Sa Kouw menangkis, ia berhasil, akan tetapi tubuhnya
terhuyung. Mengertilah ia yang ia bukan tandingannya lawan itu, maka tak ayal
lagi, ia memutar tubuhnya untuk lari pergi.
Cu Ong berlaku sebat, dengan satu loncatan ia sudah
menghadang di depan si tolol itu, sikutnya dikerjakan, maka hidung si nona
menjadi sasaran, hingga ia kesakitan, dan matanya kabur. Lantas ia
berteriak-teriak: “Adik yang makan semangka, lekas kau kelluar menolongi aku!
Ada orang memukul aku!”
Oey Yong terkejut.
“Jikalau anak tolol ini tidak dibinasakan, dia bakal
menjadi bahaya untuk kami,” pikirnya. Tapi belum lagi ia mengambil keputusan
atau tindakan, mendadak ia mendengar satu suara “Hm!” perlahan, yang ia kenali
dengan baik sekali.
“Ah,
ayah datang!” katanya dalam hatinya, sedang hatinya berdebaran. Ia segera
mengintai pula.
Benar-benar
oey Yok Su muncul di situ dengan jubahnya yang panjang dan hujai warnanya,
mukanya ditutup dengan topeng kulit manusia. Dia berdiri di ambang pintu!
Tidak
ada orang yang mengetahui kapan tibanya ini orang baru, tidak ada yang melihat
datangnya, tidak ada yang mendengarnya, hingga mungkin ia baru tiba, mungkin
juga ia masuk lebih dulu ke dalam situ. Dia berdiri tak bergerak. Benar mukanya
tidak bercaling atau bengis, tetapi kulitnya bukan kulit orang hidup, hanya
kulit mayat, maka siapa yang memandangnya, lekas-lekas ia melengos, tidak
berani ia mengawasi terus.
“Nona,
kau siapa?” Oey Yok Su kemudian menanya. Ia heran melihat
gerak-gerik si nona, ia tahu orang bersilat dengan ilmu silatnya sendiri.

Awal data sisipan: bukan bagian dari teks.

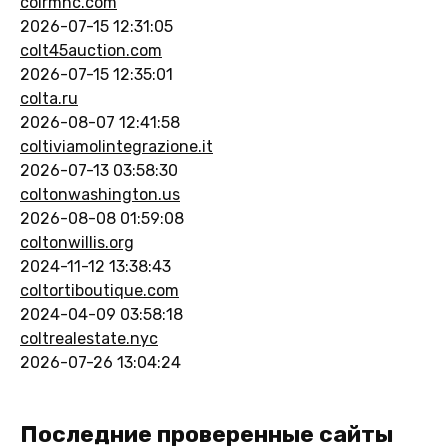
colrmhc.com
2026-07-15 12:31:05
colt45auction.com
2026-07-15 12:35:01
colta.ru
2026-08-07 12:41:58
coltiviamolintegrazione.it
2026-07-13 03:58:30
coltonwashington.us
2026-08-08 01:59:08
coltonwillis.org
2024-11-12 13:38:43
coltortiboutique.com
2024-04-09 03:58:18
coltrealestate.nyc
2026-07-26 13:04:24
Последние проверенные сайты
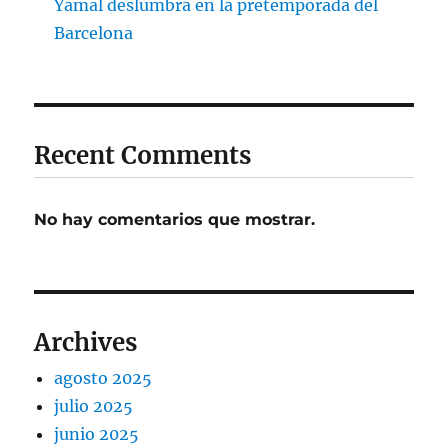
Yamal deslumbra en la pretemporada del
Barcelona
Recent Comments
No hay comentarios que mostrar.
Archives
agosto 2025
julio 2025
junio 2025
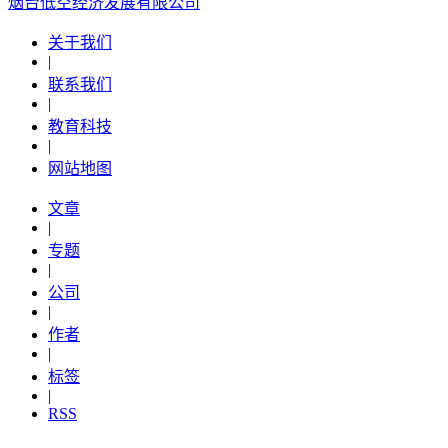
烟台低空经济发展有限公司
关于我们
|
联系我们
|
教育科技
|
网站地图
文章
|
专题
|
公司
|
作者
|
标签
|
RSS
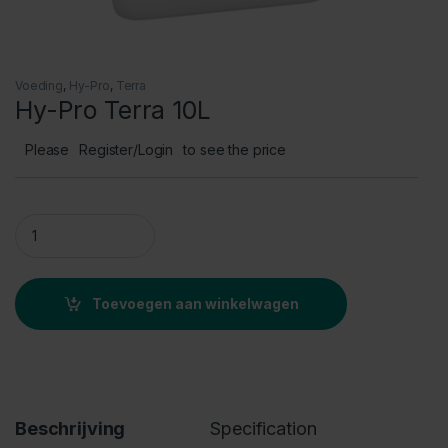
Voeding
,
Hy-Pro
,
Terra
Hy-Pro Terra 10L
Please
Register/Login
to see the price
Hy-Pro Terra 10L quantity
Toevoegen aan winkelwagen
Beschrijving
Specification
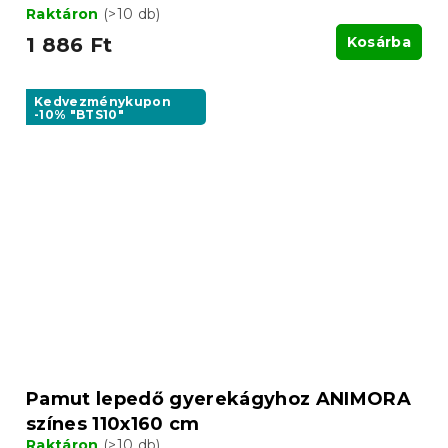
Raktáron
(>10 db)
1 886 Ft
Kosárba
Kedvezménykupon
-10% "BTS10"
Pamut lepedő gyerekágyhoz ANIMORA
színes 110x160 cm
Raktáron
(>10 db)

“Siapa gurumu? Mana gurumu?”
Sa Kouw menggeleng kepala. Ketika ia mengawasi mukanya
Oey Yok Su, ia menjublak. Tapi cuma sebentar, lantas ia tertawa berkakakan dan
menepuk-nepuk tangan.
Oey Yok Su mengerutkan keningnya, ia berpikir sejenak,
lantas ia mengambil putusan nona ini pasti ada cucu muridnya, hanya entah dari
muridnya yang mana. Ia memang paling sayang sama muridnya, tidak sudi ia orang
menghinakan muridnya itu. Buktinya Bwee Tiauw Hong, muridnya yang murtad tetapi
tempo murid itu dikalahkan oleh Kwee Ceng masih ia hendak melindungi. Apa pula Sa Kouw nona yang tolol dan polos ini.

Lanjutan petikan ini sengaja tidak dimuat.